# We've been naughty



## esperelda (Sep 17, 2010)

We've just arrived at a CC site and (for the first time) been told to drive onto the pitch, not reverse, because we have a Burstner Solano, BUT himself has reversed onto the pitch, as we normally do. So I'm waiting for the knock at the door...... The chap on the side of our door is also in a continental van and he has reversed in, so I can't see that we are encroaching on anyone's privacy. I remember reading a post on here not too long ago by someone who had had the same problem, and I thought 'We've never had that issue' - until now.


----------



## Penquin (Oct 15, 2007)

Which site?

DO keep us informed if anything happens  

Remember you can always claim it infringes your human rights and you will appeal to the European Court if they insist that you move :roll: 

Ask them what their policy is on torture 8O 

Dave


----------



## bazzeruk (Sep 11, 2010)

What reason do they give for asking you to drive on?


----------



## bognormike (May 10, 2005)

you rebels! :lol: :lol:


----------



## rayc (Jun 3, 2008)

bazzeruk said:


> What reason do they give for asking you to drive on?


I expect so as not to have habitation doors facing each other. All facing one way down the site with the UK NSdoor being the standard.
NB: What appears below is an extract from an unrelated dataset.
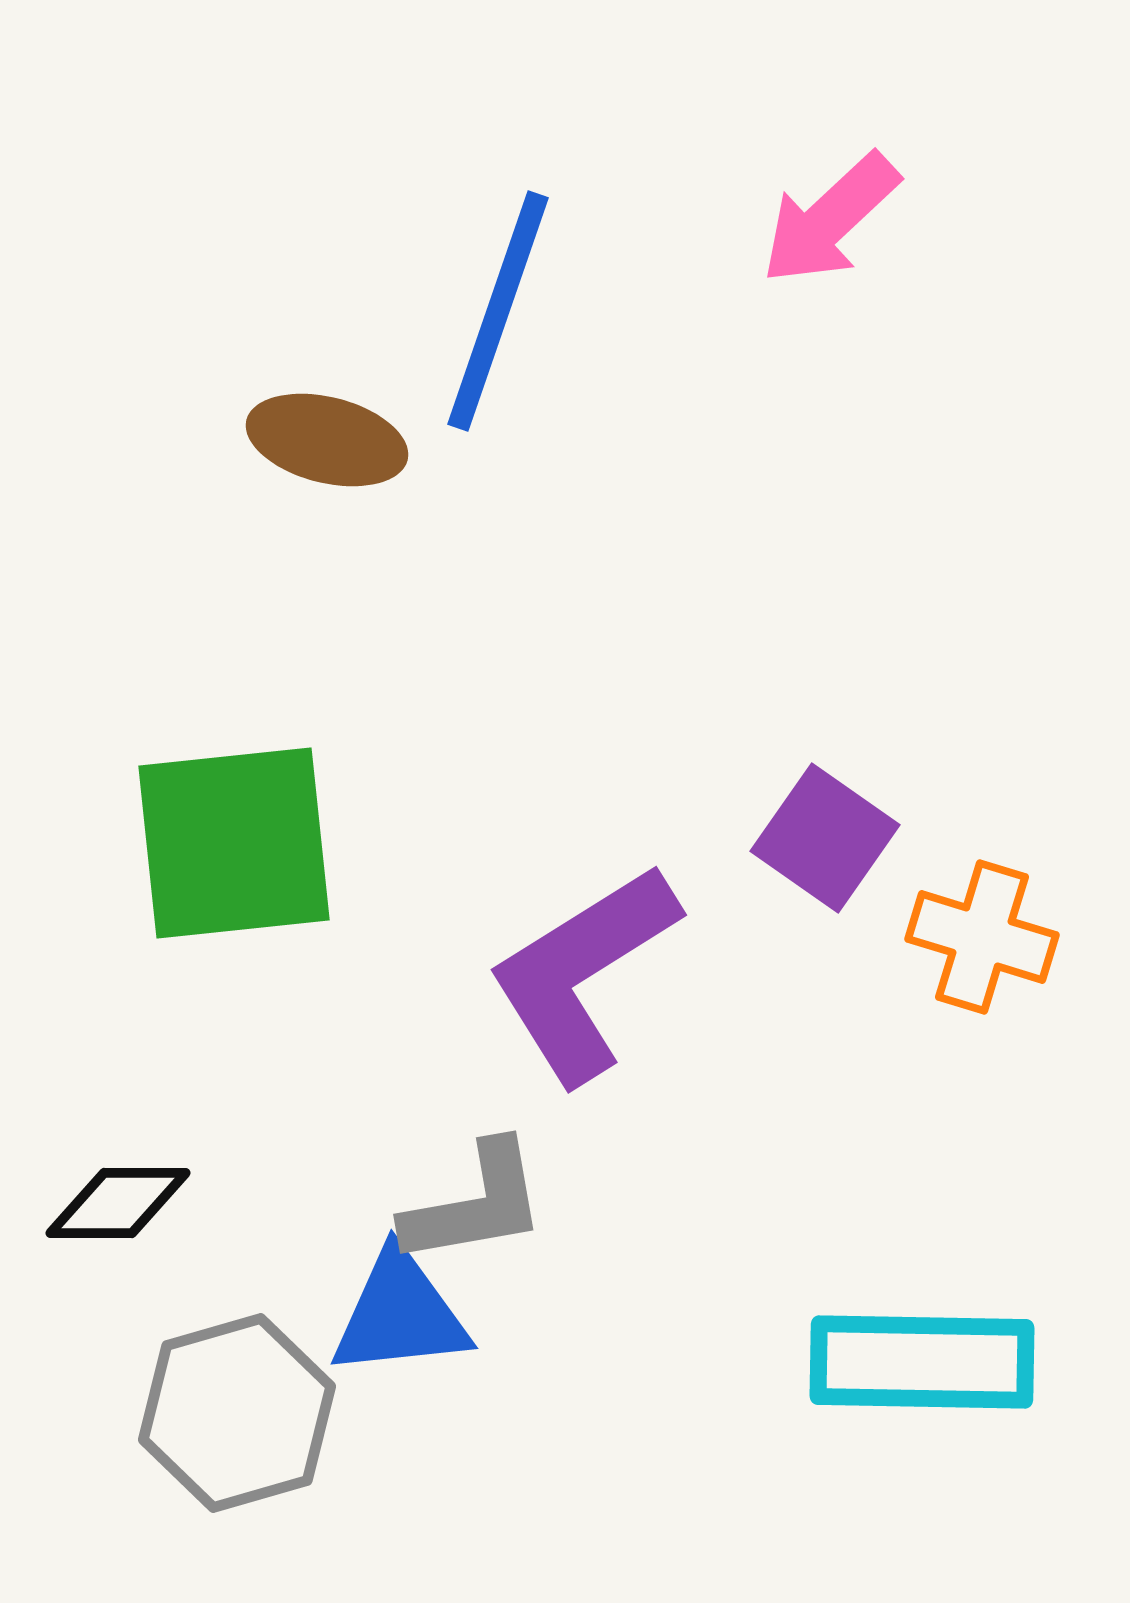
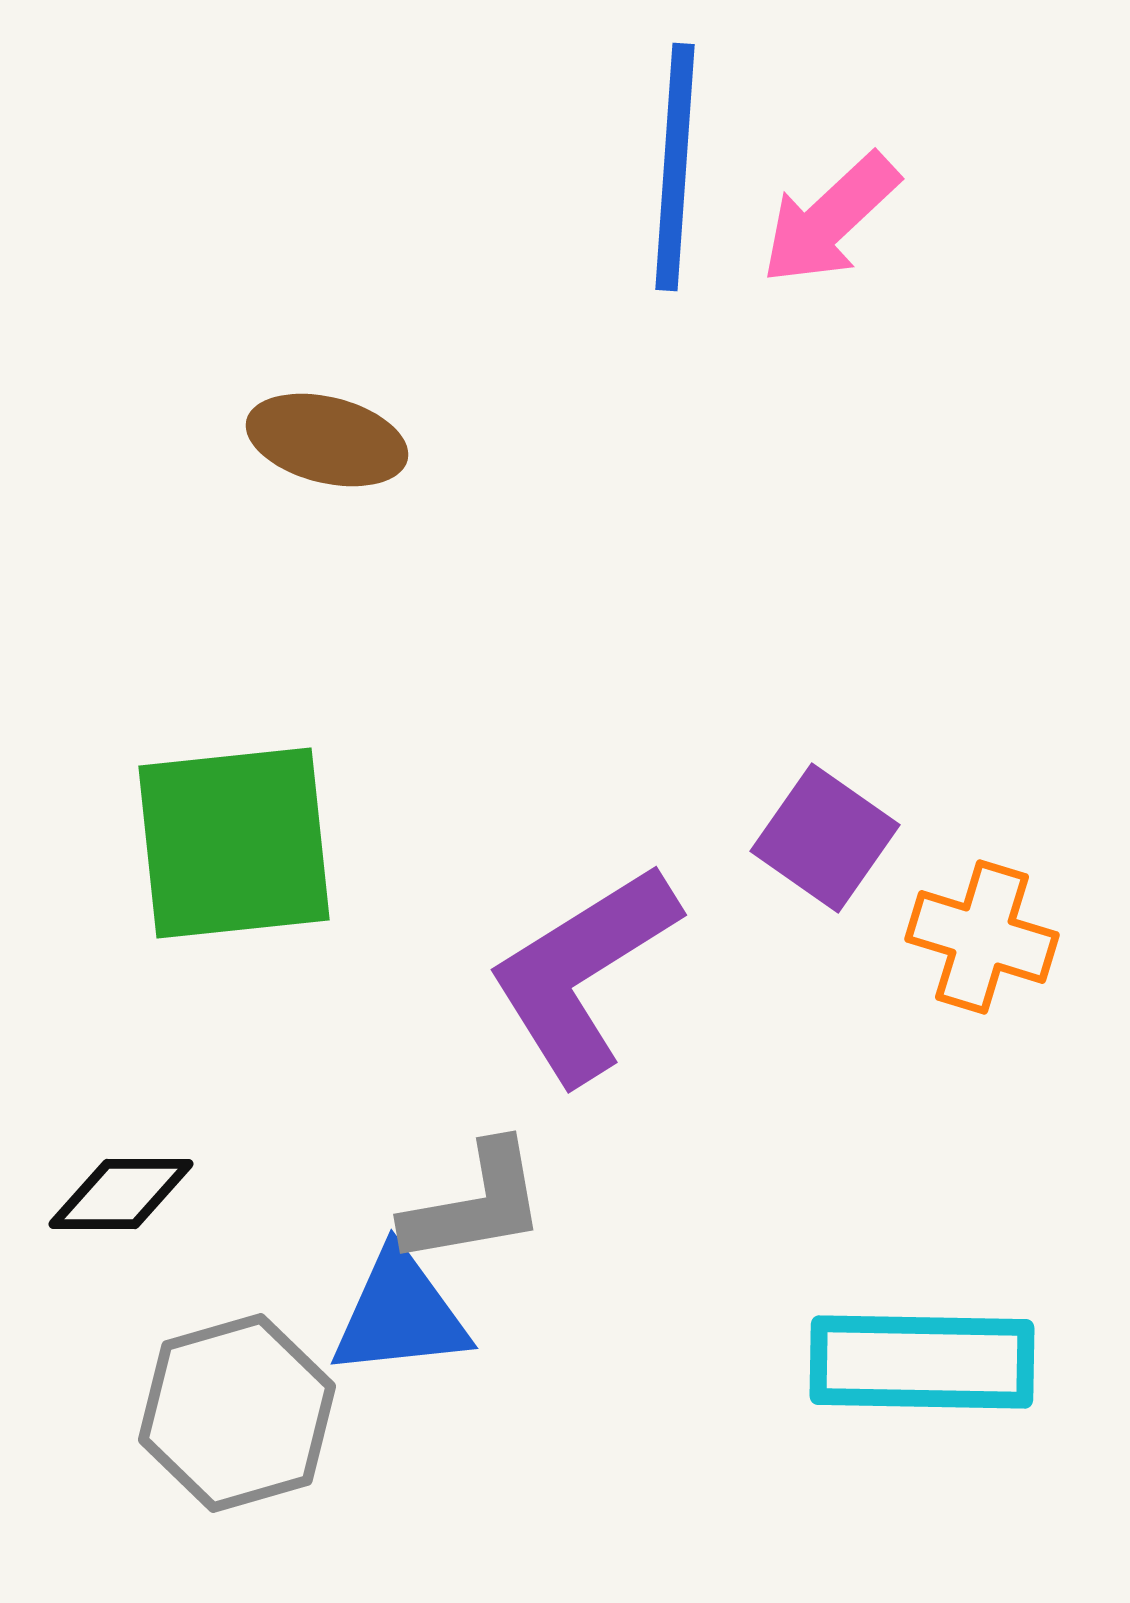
blue line: moved 177 px right, 144 px up; rotated 15 degrees counterclockwise
black diamond: moved 3 px right, 9 px up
I remember being at Salisbury C&CC site when I was asked to do the same and go in frontwards. For some unknown reason the next MH to come along which also had its door on the OS was told to reverse in by a different 'holiday site manager'. Our doors were facing but it didn't worry me. After a while the staff noticed and got really upset but the other MH owners had gone off site by then.

The staff discussed with me whether I would turn round but then of course my door was facing the awning of the caravan on the other side of me. In the end they gave up and we all stayed as we were.


----------



## Stanner (Aug 17, 2006)

What happens if two vans are travelling together and want to have doors (and possibly awnings) facing each other?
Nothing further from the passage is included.